The Morality of Definitions or, Effective? I don't think so

There's a strategy in technical writing that concerns me from a moral point of view: using words of dubious meaning to establish credibility. For instance, I sometimes read documents that urge "efficiency": the ability to get the most bang for your buck.  These writers are often interested in cutting costs and unconcerned with the readers' goals.

The problem is that most readers aren't concerned with efficiency, at least not on its own. Readers are more often concerned about "effectiveness": the ability to get what they want. Saving time, money, or energy (the point of "efficiency") is only interesting if the result is something the reader actually wants. However, I often see writers using "efficiency" as a synonym for "effectiveness" because (a) they figure that readers won't notice the difference and (b) efficiency is assumed to be a good thing so anything that achieves that goal is, obviously, a good thing.

Another strategy is to use words with positive associations but with poorly delineated meanings. Up here in Canada (and many years ago) we had a "Family Values" party whose candidates campaigned in provincial elections. The issue is that I know that my family's values are almost certainly different (in detail or in grand design) from your family's values. Heck, I know that there are tremendous differences in values just within my family.

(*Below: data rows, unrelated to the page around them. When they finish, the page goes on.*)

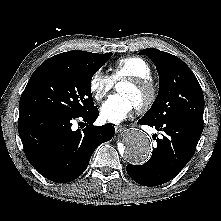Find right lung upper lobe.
<instances>
[{
	"instance_id": "right-lung-upper-lobe-1",
	"label": "right lung upper lobe",
	"mask_w": 221,
	"mask_h": 221,
	"mask_svg": "<svg viewBox=\"0 0 221 221\" xmlns=\"http://www.w3.org/2000/svg\"><path fill=\"white\" fill-rule=\"evenodd\" d=\"M97 55V53L85 51H68L57 54L47 59L45 62L66 65H88L96 58Z\"/></svg>"
}]
</instances>
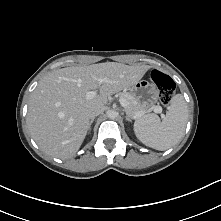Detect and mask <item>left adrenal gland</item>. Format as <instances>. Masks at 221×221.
<instances>
[{"label":"left adrenal gland","instance_id":"obj_1","mask_svg":"<svg viewBox=\"0 0 221 221\" xmlns=\"http://www.w3.org/2000/svg\"><path fill=\"white\" fill-rule=\"evenodd\" d=\"M125 119H126L127 121H129V122L132 121L128 114H126Z\"/></svg>","mask_w":221,"mask_h":221}]
</instances>
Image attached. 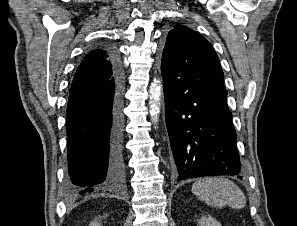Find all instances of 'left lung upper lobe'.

For instance, I think that government-assisted daycare is an excellent way to help support families where both parents work; others feel that both parents shouldn't be working and, as a result, daycare is a bad idea. Without a definition of what "Family Values" actually means, the term is simply designed to attract readers without, necessarily, achieving the goals of anyone but the author.

"Effective" is another word that sounds so very good but without a precise definition means anything the reader cares to read into it. I'm reminded of this every time I teach my technical writing course, I tell participants that the course will help them create "effective" documents. I then ask participants what "effective" means and get a list of what are usually regarded as good things in technical writing: concise, clear, etc. For me, however, an "effective technical document" means just two things:

  • It actually gets read by the people it's intended for
  • It makes a difference in its reader's lives

Same word, two different meanings. Interestingly, I think the class' participants are actually more interested in learning how achieve my definition. However, if we taught the participants' definition, we could probably send the participants home happy--we'd have a credible course. But we could do that without ever achieving what should be the real definition of effective.